Brief »
Which lines of the data below contain "Bangkok"? Please show them all.

Available records »
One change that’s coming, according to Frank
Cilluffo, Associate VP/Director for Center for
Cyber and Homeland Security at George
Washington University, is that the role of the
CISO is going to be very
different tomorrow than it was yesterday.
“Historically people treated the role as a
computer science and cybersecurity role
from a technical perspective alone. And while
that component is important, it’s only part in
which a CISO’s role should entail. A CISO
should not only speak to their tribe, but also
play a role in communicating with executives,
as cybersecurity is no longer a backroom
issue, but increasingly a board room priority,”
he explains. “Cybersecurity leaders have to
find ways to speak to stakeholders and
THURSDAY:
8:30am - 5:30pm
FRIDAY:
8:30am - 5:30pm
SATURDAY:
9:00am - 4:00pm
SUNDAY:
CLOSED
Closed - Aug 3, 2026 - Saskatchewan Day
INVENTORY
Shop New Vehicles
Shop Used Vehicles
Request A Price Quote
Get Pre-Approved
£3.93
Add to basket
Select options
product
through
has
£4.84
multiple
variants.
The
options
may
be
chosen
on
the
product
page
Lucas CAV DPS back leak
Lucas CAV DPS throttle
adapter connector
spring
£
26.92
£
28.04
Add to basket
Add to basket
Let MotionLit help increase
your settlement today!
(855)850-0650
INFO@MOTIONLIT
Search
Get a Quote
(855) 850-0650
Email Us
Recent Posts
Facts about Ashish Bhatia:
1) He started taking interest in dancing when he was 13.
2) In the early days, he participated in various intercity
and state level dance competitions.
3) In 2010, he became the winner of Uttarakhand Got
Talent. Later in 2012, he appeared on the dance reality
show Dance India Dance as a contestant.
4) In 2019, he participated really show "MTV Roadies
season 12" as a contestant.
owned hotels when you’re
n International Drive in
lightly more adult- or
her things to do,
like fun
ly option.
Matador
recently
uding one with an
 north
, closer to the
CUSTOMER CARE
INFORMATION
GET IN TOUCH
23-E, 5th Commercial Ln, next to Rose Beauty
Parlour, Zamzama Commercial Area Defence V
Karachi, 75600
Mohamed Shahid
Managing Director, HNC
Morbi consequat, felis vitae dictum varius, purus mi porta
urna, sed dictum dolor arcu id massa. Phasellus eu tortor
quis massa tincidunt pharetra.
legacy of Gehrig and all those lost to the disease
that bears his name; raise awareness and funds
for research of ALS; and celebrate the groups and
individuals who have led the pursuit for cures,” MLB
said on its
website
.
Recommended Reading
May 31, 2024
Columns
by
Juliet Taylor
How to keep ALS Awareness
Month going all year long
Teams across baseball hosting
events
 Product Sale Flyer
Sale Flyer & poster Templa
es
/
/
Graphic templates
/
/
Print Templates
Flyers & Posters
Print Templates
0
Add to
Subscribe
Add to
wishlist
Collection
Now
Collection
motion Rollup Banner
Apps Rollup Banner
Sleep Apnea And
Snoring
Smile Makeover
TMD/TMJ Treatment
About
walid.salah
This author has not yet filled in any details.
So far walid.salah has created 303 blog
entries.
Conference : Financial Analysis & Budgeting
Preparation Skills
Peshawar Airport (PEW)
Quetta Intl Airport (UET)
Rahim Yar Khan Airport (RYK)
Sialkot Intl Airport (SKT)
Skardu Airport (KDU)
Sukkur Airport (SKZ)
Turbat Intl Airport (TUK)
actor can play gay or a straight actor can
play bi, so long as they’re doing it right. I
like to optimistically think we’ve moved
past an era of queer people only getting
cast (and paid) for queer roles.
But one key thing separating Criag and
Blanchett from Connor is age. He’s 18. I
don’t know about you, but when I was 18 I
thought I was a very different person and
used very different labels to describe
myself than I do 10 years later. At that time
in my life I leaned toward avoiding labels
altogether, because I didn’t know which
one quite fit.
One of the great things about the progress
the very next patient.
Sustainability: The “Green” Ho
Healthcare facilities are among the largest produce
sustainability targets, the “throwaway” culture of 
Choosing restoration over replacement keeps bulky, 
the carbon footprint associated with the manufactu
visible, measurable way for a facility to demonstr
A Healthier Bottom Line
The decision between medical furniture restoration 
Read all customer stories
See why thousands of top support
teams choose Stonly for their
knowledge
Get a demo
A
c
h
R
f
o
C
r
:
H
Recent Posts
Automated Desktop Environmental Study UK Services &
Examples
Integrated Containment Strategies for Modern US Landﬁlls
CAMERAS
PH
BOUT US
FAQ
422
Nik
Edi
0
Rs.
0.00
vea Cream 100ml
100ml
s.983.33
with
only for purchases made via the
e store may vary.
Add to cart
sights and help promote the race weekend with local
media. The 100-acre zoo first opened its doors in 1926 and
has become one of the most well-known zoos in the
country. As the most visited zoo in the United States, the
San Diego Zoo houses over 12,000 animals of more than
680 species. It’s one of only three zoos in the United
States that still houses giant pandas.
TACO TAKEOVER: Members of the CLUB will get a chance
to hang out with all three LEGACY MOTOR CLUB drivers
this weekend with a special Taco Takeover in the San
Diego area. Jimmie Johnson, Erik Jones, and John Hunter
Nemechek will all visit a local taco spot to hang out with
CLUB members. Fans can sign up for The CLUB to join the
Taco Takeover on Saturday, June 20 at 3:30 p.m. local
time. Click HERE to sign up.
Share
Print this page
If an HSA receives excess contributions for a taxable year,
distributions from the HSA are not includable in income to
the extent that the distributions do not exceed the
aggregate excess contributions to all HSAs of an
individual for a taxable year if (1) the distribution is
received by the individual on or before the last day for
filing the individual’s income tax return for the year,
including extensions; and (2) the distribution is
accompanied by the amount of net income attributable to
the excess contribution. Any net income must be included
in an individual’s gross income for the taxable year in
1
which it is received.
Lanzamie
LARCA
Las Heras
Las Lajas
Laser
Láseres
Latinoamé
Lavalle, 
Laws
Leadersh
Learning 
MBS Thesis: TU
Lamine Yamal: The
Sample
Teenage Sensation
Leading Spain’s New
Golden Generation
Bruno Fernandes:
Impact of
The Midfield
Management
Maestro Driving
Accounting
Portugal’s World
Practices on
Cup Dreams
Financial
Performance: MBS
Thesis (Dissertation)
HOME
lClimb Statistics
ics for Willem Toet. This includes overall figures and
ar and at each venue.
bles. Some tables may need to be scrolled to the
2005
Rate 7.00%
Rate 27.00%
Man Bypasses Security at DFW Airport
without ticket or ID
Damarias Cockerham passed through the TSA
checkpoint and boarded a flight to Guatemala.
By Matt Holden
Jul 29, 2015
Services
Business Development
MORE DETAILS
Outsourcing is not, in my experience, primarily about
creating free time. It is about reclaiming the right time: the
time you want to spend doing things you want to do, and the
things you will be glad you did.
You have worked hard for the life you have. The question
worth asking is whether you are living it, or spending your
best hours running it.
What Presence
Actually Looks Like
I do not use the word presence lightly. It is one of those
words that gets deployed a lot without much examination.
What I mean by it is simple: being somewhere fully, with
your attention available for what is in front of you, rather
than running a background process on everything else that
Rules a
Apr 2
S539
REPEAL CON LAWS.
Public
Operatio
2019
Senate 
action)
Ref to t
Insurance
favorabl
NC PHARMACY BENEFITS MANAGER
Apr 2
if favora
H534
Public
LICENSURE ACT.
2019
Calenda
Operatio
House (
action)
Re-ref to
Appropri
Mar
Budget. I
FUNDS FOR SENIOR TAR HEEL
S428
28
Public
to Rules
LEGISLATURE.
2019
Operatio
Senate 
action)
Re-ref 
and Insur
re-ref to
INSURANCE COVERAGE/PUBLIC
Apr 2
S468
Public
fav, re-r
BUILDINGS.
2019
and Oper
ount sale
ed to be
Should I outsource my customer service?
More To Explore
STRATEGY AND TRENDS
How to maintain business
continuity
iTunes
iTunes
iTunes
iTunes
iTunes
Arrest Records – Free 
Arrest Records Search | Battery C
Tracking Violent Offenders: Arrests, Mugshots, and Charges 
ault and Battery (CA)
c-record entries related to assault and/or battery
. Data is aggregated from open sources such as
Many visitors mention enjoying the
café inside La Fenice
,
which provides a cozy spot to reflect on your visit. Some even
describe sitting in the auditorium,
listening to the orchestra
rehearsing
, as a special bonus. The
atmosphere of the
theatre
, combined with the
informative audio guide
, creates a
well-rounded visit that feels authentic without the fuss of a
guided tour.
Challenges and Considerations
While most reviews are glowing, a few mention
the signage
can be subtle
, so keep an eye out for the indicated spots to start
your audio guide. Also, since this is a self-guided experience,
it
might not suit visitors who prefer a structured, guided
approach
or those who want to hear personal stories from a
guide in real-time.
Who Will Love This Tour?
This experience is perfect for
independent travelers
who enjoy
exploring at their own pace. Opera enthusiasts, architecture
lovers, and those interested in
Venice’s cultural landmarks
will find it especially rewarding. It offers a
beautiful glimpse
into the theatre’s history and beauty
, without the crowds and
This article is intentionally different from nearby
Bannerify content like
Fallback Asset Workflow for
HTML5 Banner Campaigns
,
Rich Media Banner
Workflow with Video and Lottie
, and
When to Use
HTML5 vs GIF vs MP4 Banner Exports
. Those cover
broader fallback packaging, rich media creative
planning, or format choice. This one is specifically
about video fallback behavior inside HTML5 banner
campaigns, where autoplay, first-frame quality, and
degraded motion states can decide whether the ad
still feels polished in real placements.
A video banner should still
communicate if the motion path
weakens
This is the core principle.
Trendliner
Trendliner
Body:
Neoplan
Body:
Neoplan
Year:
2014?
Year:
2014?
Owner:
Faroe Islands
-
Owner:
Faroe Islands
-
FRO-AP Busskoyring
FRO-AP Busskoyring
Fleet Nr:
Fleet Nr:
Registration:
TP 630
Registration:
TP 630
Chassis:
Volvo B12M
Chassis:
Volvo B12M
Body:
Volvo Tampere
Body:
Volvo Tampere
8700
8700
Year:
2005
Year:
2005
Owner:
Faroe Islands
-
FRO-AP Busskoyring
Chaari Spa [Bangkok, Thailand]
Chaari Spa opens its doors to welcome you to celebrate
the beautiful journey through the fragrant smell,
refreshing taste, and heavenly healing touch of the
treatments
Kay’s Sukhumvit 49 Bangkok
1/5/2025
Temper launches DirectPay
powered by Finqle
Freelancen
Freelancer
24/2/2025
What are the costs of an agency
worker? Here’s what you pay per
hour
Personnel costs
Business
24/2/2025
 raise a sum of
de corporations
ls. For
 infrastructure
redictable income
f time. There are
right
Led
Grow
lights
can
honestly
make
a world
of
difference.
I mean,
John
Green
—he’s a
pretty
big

Answer below »
Chaari Spa [Bangkok, Thailand]
Kay’s Sukhumvit 49 Bangkok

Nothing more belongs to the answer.